**Aim of the task**
Please retype the entries that follow exactly as they are, leaving the images behind.

**Extracted material**
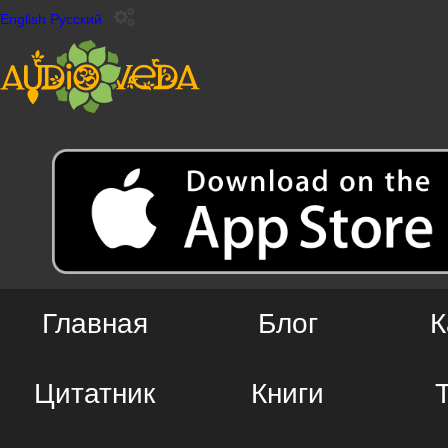
English
Русский
Главная
Блог
К
Цитатник
Книги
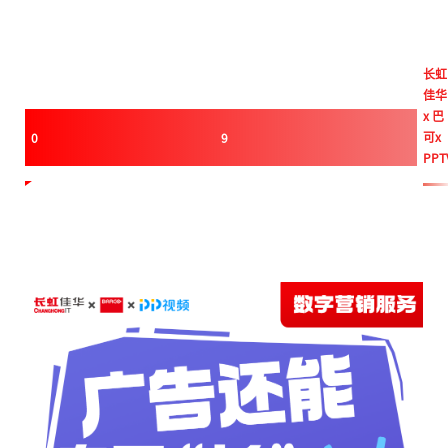
长虹
佳华
x 巴
可x
0
9
PPT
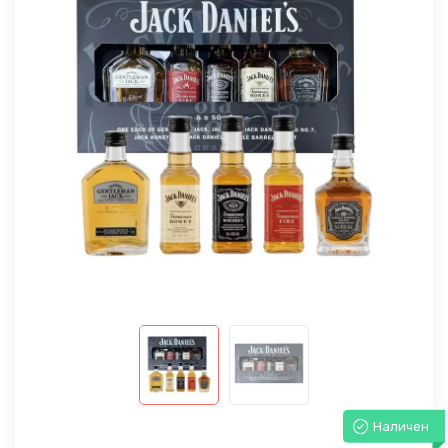
Наличен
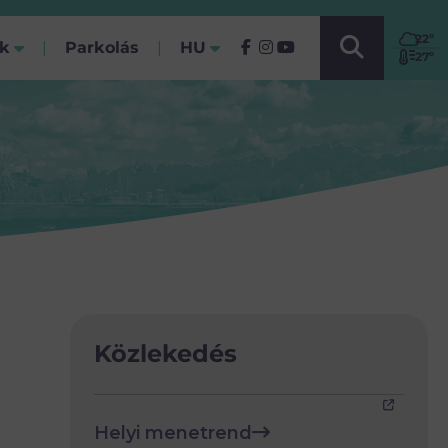
VÁLASSZ NYELVET!
22
º
ók
Parkolás
HU
(Jelenlegi)
27º
Közlekedés
Helyi menetrend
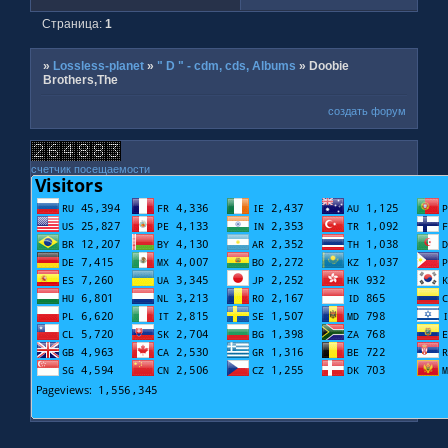
Страница:
1
»
Lossless-planet
»
" D " - cdm, cds, Albums
»
Doobie
Brothers,The
создать форум
счетчик посещаемости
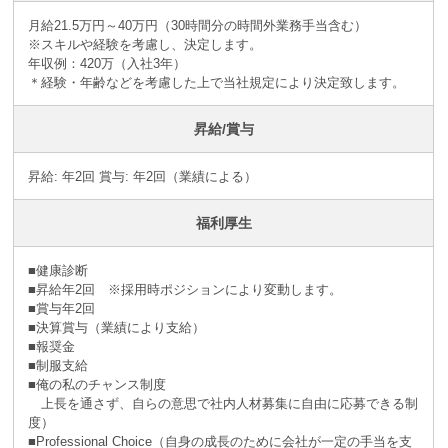
月給21.5万円～40万円（30時間分の時間外業務手当含む）
※スキルや経験を考慮し、決定します。
年収例：420万（入社3年）
＊経験・年齢などを考慮した上で当社規定により決定致します。
昇給/賞与
昇給: 年2回 賞与: 年2回（業績による）
福利厚生
■健康診断
■昇給年2回 ※採⽤時ポジションにより変動します。
■賞与年2回
■決算賞与（業績により⽀給）
■報奨⾦
■制服支給
■俺の私のチャンス制度
上長を通さず、自らの意思で社内人材募集に自由に応募できる制
度）
■Professional Choice（自身の成長のために会社が⼀定の手当を支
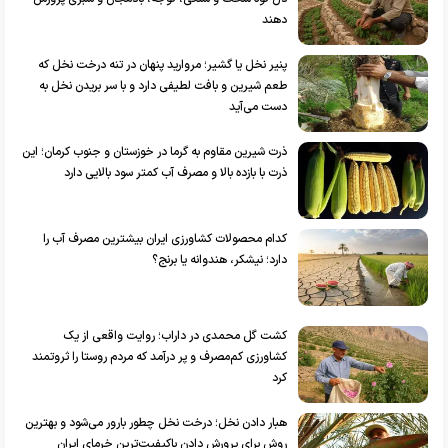
دهند
پنیر نخل یا گشیر؛ مروارید پنهان در تنه درخت نخل که
طعم شیرین و بافت لطیفی دارد و با سر بریدن نخل به
دست می‌آید
ذرت شیرین مقاوم به گرما در خوزستان و جنوب کرمان؛ این
ذرت با بازده بالا و مصرف آب کمتر سود بالایی دارد
کدام محصولات کشاورزی ایران بیشترین مصرف آب را
دارد؛ نیشکر، هندوانه یا برنج؟
کشت گل محمدی در داراب؛ روایت واقعی از یک
کشاورزی کم‌مصرف و پر درآمد که مردم روستا را ثروتمند
کرد
هبار دادن نخل؛ درخت نخل چطور بارور می‌شود و بهترین
روش برای پرورش دادن باکیفیت‌ترین خرمای ایران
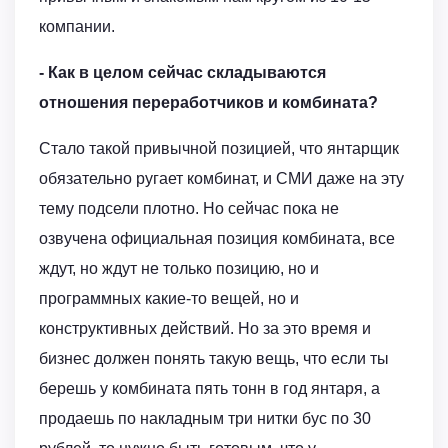
компании.
- Как в целом сейчас складываются
отношения переработчиков и комбината?
Стало такой привычной позицией, что янтарщик
обязательно ругает комбинат, и СМИ даже на эту
тему подсели плотно. Но сейчас пока не
озвучена официальная позиция комбината, все
ждут, но ждут не только позицию, но и
программных какие-то вещей, но и
конструктивных действий. Но за это время и
бизнес должен понять такую вещь, что если ты
берешь у комбината пять тонн в год янтаря, а
продаешь по накладным три нитки бус по 30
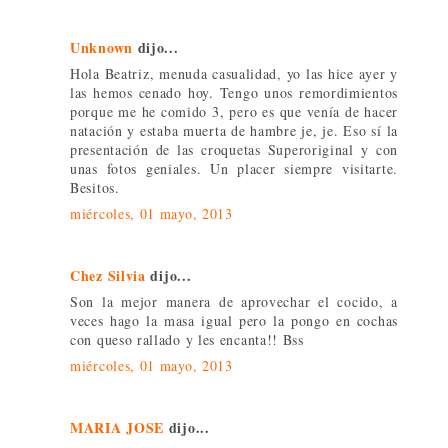
Unknown
dijo...
Hola Beatriz, menuda casualidad, yo las hice ayer y
las hemos cenado hoy. Tengo unos remordimientos
porque me he comido 3, pero es que venía de hacer
natación y estaba muerta de hambre je, je. Eso sí la
presentación de las croquetas Superoriginal y con
unas fotos geniales. Un placer siempre visitarte.
Besitos.
miércoles, 01 mayo, 2013
Chez Silvia
dijo...
Son la mejor manera de aprovechar el cocido, a
veces hago la masa igual pero la pongo en cochas
con queso rallado y les encanta!! Bss
miércoles, 01 mayo, 2013
MARIA JOSE
dijo...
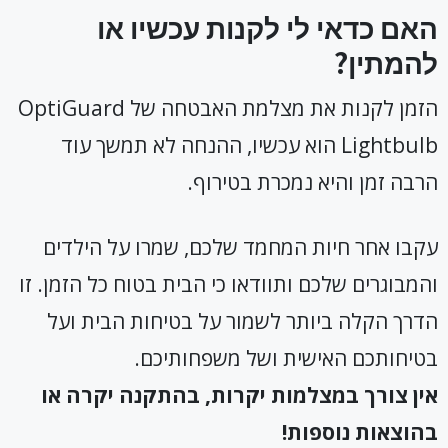
האם כדאי לי לקנות עכשיו או
להמתין?
הזמן לקנות את מצלמת האבטחה של OptiGuard
Lightbulb הוא עכשיו, ההנחה לא תמשך עוד
הרבה זמן והיא נמכרת בטירוף.
עקבו אחר חיות המחמד שלכם, שמרו על הילדים
והמבוגרים שלכם ותוודאו כי הבית בטוח כל הזמן. זו
הדרך הקלה ביותר לשמור על בטיחות הבית ועל
בטיחותכם האישית ושל משפחותיכם.
אין צורך במצלמות יקרות, בהתקנה יקרה או
בהוצאות נוספות!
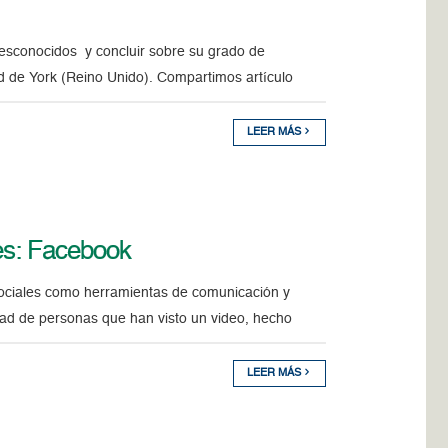
desconocidos y concluir sobre su grado de
dad de York (Reino Unido). Compartimos artículo
LEER MÁS
es: Facebook
 sociales como herramientas de comunicación y
idad de personas que han visto un video, hecho
LEER MÁS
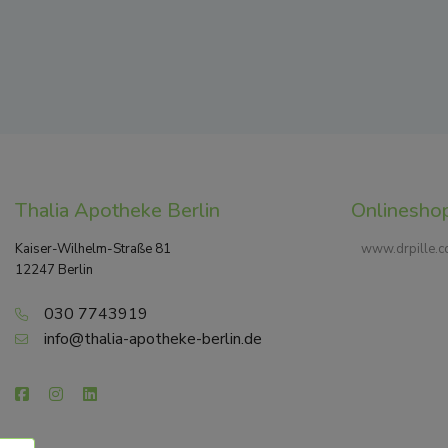
Thalia Apotheke Berlin
Onlinesho
Kaiser-Wilhelm-Straße 81
www.drpille.
12247 Berlin
030 7743919
info@thalia-apotheke-berlin.de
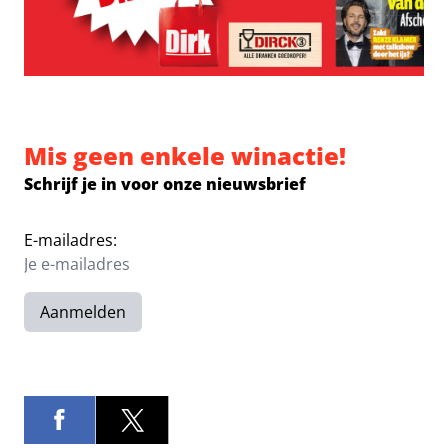
Mis geen enkele winactie!
Schrijf je in voor onze nieuwsbrief
E-mailadres:
Aanmelden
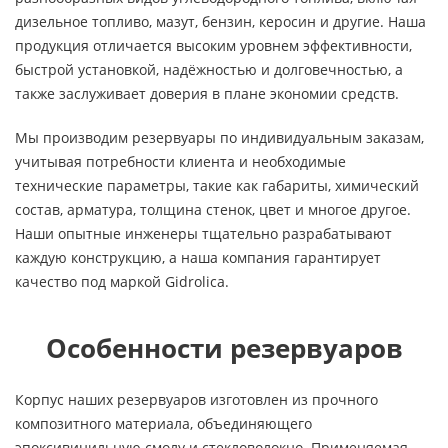
дизельное топливо, мазут, бензин, керосин и другие. Наша
продукция отличается высоким уровнем эффективности,
быстрой установкой, надёжностью и долговечностью, а
также заслуживает доверия в плане экономии средств.
Мы производим резервуары по индивидуальным заказам,
учитывая потребности клиента и необходимые
технические параметры, такие как габариты, химический
состав, арматура, толщина стенок, цвет и многое другое.
Наши опытные инженеры тщательно разрабатывают
каждую конструкцию, а наша компания гарантирует
качество под маркой Gidrolica.
Особенности резервуаров
Корпус наших резервуаров изготовлен из прочного
композитного материала, объединяющего
эпоксивинильную смолу и стекловолокно. Применяемая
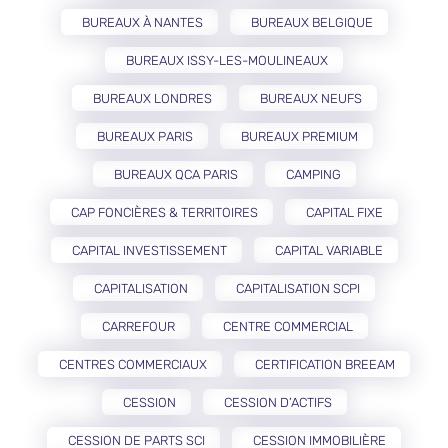
BUREAUX À NANTES
BUREAUX BELGIQUE
BUREAUX ISSY-LES-MOULINEAUX
BUREAUX LONDRES
BUREAUX NEUFS
BUREAUX PARIS
BUREAUX PREMIUM
BUREAUX QCA PARIS
CAMPING
CAP FONCIÈRES & TERRITOIRES
CAPITAL FIXE
CAPITAL INVESTISSEMENT
CAPITAL VARIABLE
CAPITALISATION
CAPITALISATION SCPI
CARREFOUR
CENTRE COMMERCIAL
CENTRES COMMERCIAUX
CERTIFICATION BREEAM
CESSION
CESSION D’ACTIFS
CESSION DE PARTS SCI
CESSION IMMOBILIÈRE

**Reply**
English
Русский
Главная
Блог
К
Цитатник
Книги
长虹
佳华
x 巴
可x
0
9
PPT
Наличен
VÁLASSZ NYELVET!
22
º
ók
Parkolás
HU
(Jelenlegi)
27º
Közlekedés
Helyi menetrend
Страница:
1
»
Lossless-planet
»
" D " - cdm, cds, Albums
»
Doobie
Brothers,The
создать форум
счетчик посещаемости
月給21.5万円～40万円（30時間分の時間外業務手当含む）
※スキルや経験を考慮し、決定します。
年収例：420万（入社3年）
＊経験・年齢などを考慮した上で当社規定により決定致します。
昇給/賞与
昇給: 年2回 賞与: 年2回（業績による）
福利厚生
■健康診断
■昇給年2回 ※採⽤時ポジションにより変動します。
■賞与年2回
■決算賞与（業績により⽀給）
■報奨⾦
■制服支給
■俺の私のチャンス制度
上長を通さず、自らの意思で社内人材募集に自由に応募できる制
度）
■Professional Choice（自身の成長のために会社が⼀定の手当を支
دهند
پنیر نخل یا گشیر؛ مروارید پنهان در تنه درخت نخل که
طعم شیرین و بافت لطیفی دارد و با سر بریدن نخل به
دست می‌آید
ذرت شیرین مقاوم به گرما در خوزستان و جنوب کرمان؛ این
ذرت با بازده بالا و مصرف آب کمتر سود بالایی دارد
کدام محصولات کشاورزی ایران بیشترین مصرف آب را
دارد؛ نیشکر، هندوانه یا برنج؟
کشت گل محمدی در داراب؛ روایت واقعی از یک
کشاورزی کم‌مصرف و پر درآمد که مردم روستا را ثروتمند
کرد
هبار دادن نخل؛ درخت نخل چطور بارور می‌شود و بهترین
روش برای پرورش دادن باکیفیت‌ترین خرمای ایران
компании.
- Как в целом сейчас складываются
отношения переработчиков и комбината?
Стало такой привычной позицией, что янтарщик
обязательно ругает комбинат, и СМИ даже на эту
тему подсели плотно. Но сейчас пока не
озвучена официальная позиция комбината, все
ждут, но ждут не только позицию, но и
программных какие-то вещей, но и
конструктивных действий. Но за это время и
бизнес должен понять такую вещь, что если ты
берешь у комбината пять тонн в год янтаря, а
продаешь по накладным три нитки бус по 30
Unknown
dijo...
Hola Beatriz, menuda casualidad, yo las hice ayer y
las hemos cenado hoy. Tengo unos remordimientos
porque me he comido 3, pero es que venía de hacer
natación y estaba muerta de hambre je, je. Eso sí la
presentación de las croquetas Superoriginal y con
unas fotos geniales. Un placer siempre visitarte.
Besitos.
miércoles, 01 mayo, 2013
Chez Silvia
dijo...
Son la mejor manera de aprovechar el cocido, a
veces hago la masa igual pero la pongo en cochas
con queso rallado y les encanta!! Bss
miércoles, 01 mayo, 2013
MARIA JOSE
dijo...
האם כדאי לי לקנות עכשיו או
להמתין?
הזמן לקנות את מצלמת האבטחה של OptiGuard
Lightbulb הוא עכשיו, ההנחה לא תמשך עוד
הרבה זמן והיא נמכרת בטירוף.
עקבו אחר חיות המחמד שלכם, שמרו על הילדים
והמבוגרים שלכם ותוודאו כי הבית בטוח כל הזמן. זו
הדרך הקלה ביותר לשמור על בטיחות הבית ועל
בטיחותכם האישית ושל משפחותיכם.
אין צורך במצלמות יקרות, בהתקנה יקרה או
בהוצאות נוספות!
desconocidos y concluir sobre su grado de
dad de York (Reino Unido). Compartimos artículo
LEER MÁS
es: Facebook
 sociales como herramientas de comunicación y
idad de personas que han visto un video, hecho
LEER MÁS
Thalia Apotheke Berlin
Onlinesho
Kaiser-Wilhelm-Straße 81
www.drpille.
12247 Berlin
030 7743919
info@thalia-apotheke-berlin.de
Mis geen enkele winactie!
Schrijf je in voor onze nieuwsbrief
E-mailadres:
Aanmelden
дизельное топливо, мазут, бензин, керосин и другие. Наша
продукция отличается высоким уровнем эффективности,
быстрой установкой, надёжностью и долговечностью, а
также заслуживает доверия в плане экономии средств.
Мы производим резервуары по индивидуальным заказам,
учитывая потребности клиента и необходимые
технические параметры, такие как габариты, химический
состав, арматура, толщина стенок, цвет и многое другое.
Наши опытные инженеры тщательно разрабатывают
каждую конструкцию, а наша компания гарантирует
качество под маркой Gidrolica.
Особенности резервуаров
Корпус наших резервуаров изготовлен из прочного
композитного материала, объединяющего
эпоксивинильную смолу и стекловолокно. Применяемая
BUREAUX À NANTES
BUREAUX BELGIQUE
BUREAUX ISSY-LES-MOULINEAUX
BUREAUX LONDRES
BUREAUX NEUFS
BUREAUX PARIS
BUREAUX PREMIUM
BUREAUX QCA PARIS
CAMPING
CAP FONCIÈRES & TERRITOIRES
CAPITAL FIXE
CAPITAL INVESTISSEMENT
CAPITAL VARIABLE
CAPITALISATION
CAPITALISATION SCPI
CARREFOUR
CENTRE COMMERCIAL
CENTRES COMMERCIAUX
CERTIFICATION BREEAM
CESSION
CESSION D’ACTIFS
CESSION DE PARTS SCI
CESSION IMMOBILIÈRE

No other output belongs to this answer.